4

I am currently trying to train a text classifier using spacy and I got stuck with following question: what is the difference between creating a blank model using spacy.blank('en') and using a pretrained model spacy.load('en_core_web_sm'). Just to see the difference I wrote this code:

text = "hello everyone, it's a wonderful day today"

nlp1 = spacy.load('en_core_web_sm')
for token in nlp1(text):
    print(token.text, token.lemma_, token.is_stop, token.pos_)

and it gave me the following result:

hello hello False INTJ

everyone everyone True PRON

, , False PUNCT

it -PRON- True PRON

's be True AUX

a a True DET

wonderful wonderful False ADJ

day day False NOUN

today today False NOUN

Then I tried this (for the same text)

nlp2 = spacy.blank('en')
for token in nlp2(text):
    print(token.text, token.lemma_, token.is_stop, token.pos_)

and the result was

hello hello False

everyone everyone True

, , False

it -PRON- True PRON

's 's True

a a True

wonderful wonderful False

day day False

today today False

Not only are the results different (for example, lemma for 's is different) but there are also no POS tagging for most of words in blank model.

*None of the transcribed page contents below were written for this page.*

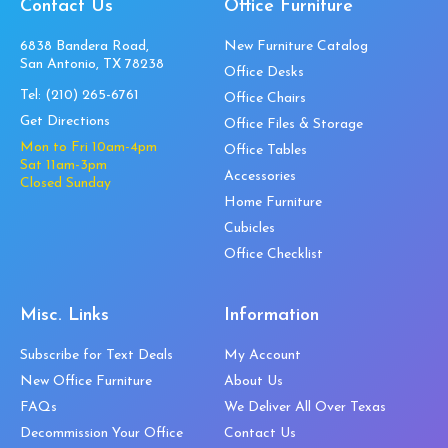
Contact Us
Office Furniture
6838 Bandera Road,
New Furniture Catalog
San Antonio, TX 78238
Office Desks
Tel:
(210) 265-6761
Office Chairs
Get Directions
Office Files & Storage
Mon to Fri 10am-4pm
Office Tables
Sat 11am-3pm
Accessories
Closed Sunday
Home Furniture
Cubicles
Office Checklist
Misc. Links
Information
Subscribe for Text Deals
My Account
New Office Furniture
About Us
FAQs
We Deliver All Over Texas
Decommission Your Office
Contact Us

So obviously I need a pretrained model for normalizing my data. But I still don't understand how it should be with my data classifier. Should I 1) create a blank model for training text classifier (using nlp.update()) and load a pretrained model for removing stop words, lemmatization and POS tagging or 2) only load a pretrained model for both: normalizing and training my text classifier?

Thanks in advance for any advice!

Community
  • 1
  • 1
Oleg Ivanytskyi
  • 959
  • 2
  • 12
  • 28

1 Answers1

6

If you are using spacy's text classifier, then it is fine to start with a blank model. The TextCategorizer doesn't use features from any other pipeline components.

If you're using spacy to preprocess data for another text classifier, then you would need to decide which components make sense for your task. The pretrained models load a tagger, parser, and NER model by default.

The lemmatizer, which isn't implemented as a separate component, is the most complicated part of this. It tries to provide the best results with the available data and models:

  • If you don't have the package spacy-lookups-data installed and you create a blank model, you'll get the lowercase form as a default/dummy lemma.

  • If you have the package spacy-lookups-data installed and you create a blank model, it will automatically load lookup lemmas if they're available for that language.

  • If you load a provided model and the pipeline includes a tagger, the lemmatizer switches to a better rule-base lemmatizer if one is available in spacy for that language (currently: Greek, English, French, Norwegian Bokmål, Dutch, Swedish). The provided models also always include the lookup data for that language so they can be used when the tagger isn't run.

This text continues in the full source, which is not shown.